■ TO DO ■
Give back exactly the stretch of data below from the line holding "scdlqatar2022-qa.com" through the line holding "csity2022.org", both ends included, and leave the remaining lines out.
*** EXERCISE INPUTS Section Begins ***
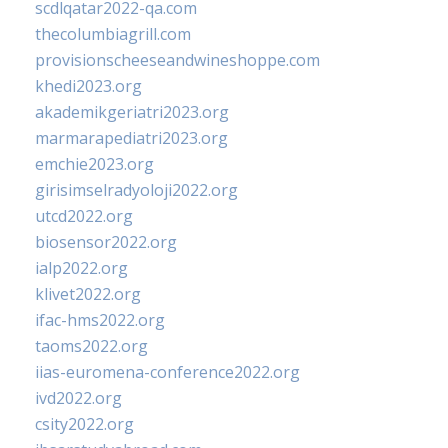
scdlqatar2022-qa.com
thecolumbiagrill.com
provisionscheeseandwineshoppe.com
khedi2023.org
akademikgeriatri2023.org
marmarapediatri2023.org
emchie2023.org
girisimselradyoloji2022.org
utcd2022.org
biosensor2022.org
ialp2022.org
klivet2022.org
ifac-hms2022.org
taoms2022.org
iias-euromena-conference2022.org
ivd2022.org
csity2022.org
*** EXERCISE INPUTS Section Ends ***
*** EXERCISE INPUTS Section Begins ***
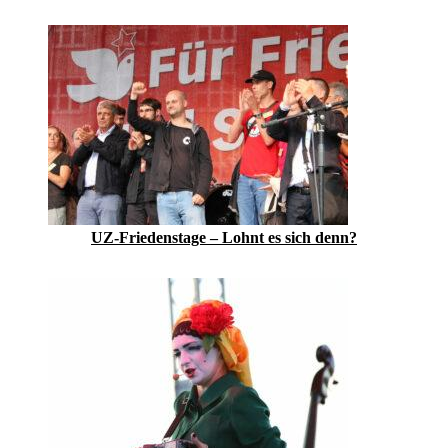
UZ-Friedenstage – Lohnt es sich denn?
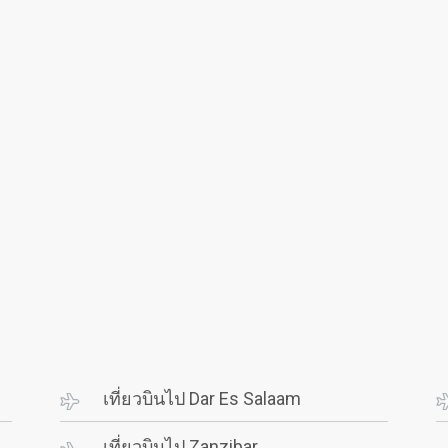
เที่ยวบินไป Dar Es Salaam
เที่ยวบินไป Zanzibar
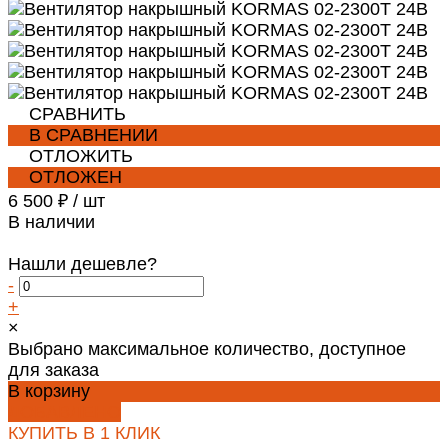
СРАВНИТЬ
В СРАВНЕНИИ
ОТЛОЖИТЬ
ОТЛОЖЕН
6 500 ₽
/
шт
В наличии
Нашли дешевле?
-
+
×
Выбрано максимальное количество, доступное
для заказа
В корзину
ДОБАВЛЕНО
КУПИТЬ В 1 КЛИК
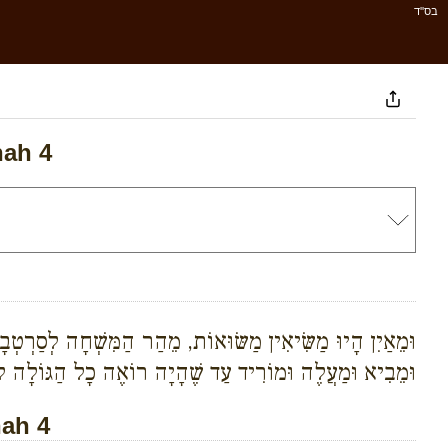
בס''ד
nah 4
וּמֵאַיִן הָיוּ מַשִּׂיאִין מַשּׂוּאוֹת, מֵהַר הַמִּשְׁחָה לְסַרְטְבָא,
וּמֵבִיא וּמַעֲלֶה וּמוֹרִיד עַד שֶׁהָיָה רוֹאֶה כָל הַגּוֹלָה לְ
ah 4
*** EXERCISE INPUTS Section Ends ***
*** EXERCISE INPUTS Section Begins ***
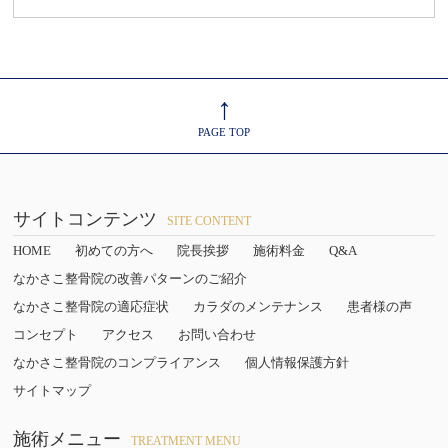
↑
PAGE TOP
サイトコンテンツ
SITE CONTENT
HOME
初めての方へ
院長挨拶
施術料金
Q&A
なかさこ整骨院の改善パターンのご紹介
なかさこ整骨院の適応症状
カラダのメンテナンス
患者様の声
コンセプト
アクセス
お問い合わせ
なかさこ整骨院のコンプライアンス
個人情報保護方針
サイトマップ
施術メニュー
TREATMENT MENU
*** EXERCISE INPUTS Section Ends ***
■ TASK OUTPUT ■
scdlqatar2022-qa.com
thecolumbiagrill.com
provisionscheeseandwineshoppe.com
khedi2023.org
akademikgeriatri2023.org
marmarapediatri2023.org
emchie2023.org
girisimselradyoloji2022.org
utcd2022.org
biosensor2022.org
ialp2022.org
klivet2022.org
ifac-hms2022.org
taoms2022.org
iias-euromena-conference2022.org
ivd2022.org
csity2022.org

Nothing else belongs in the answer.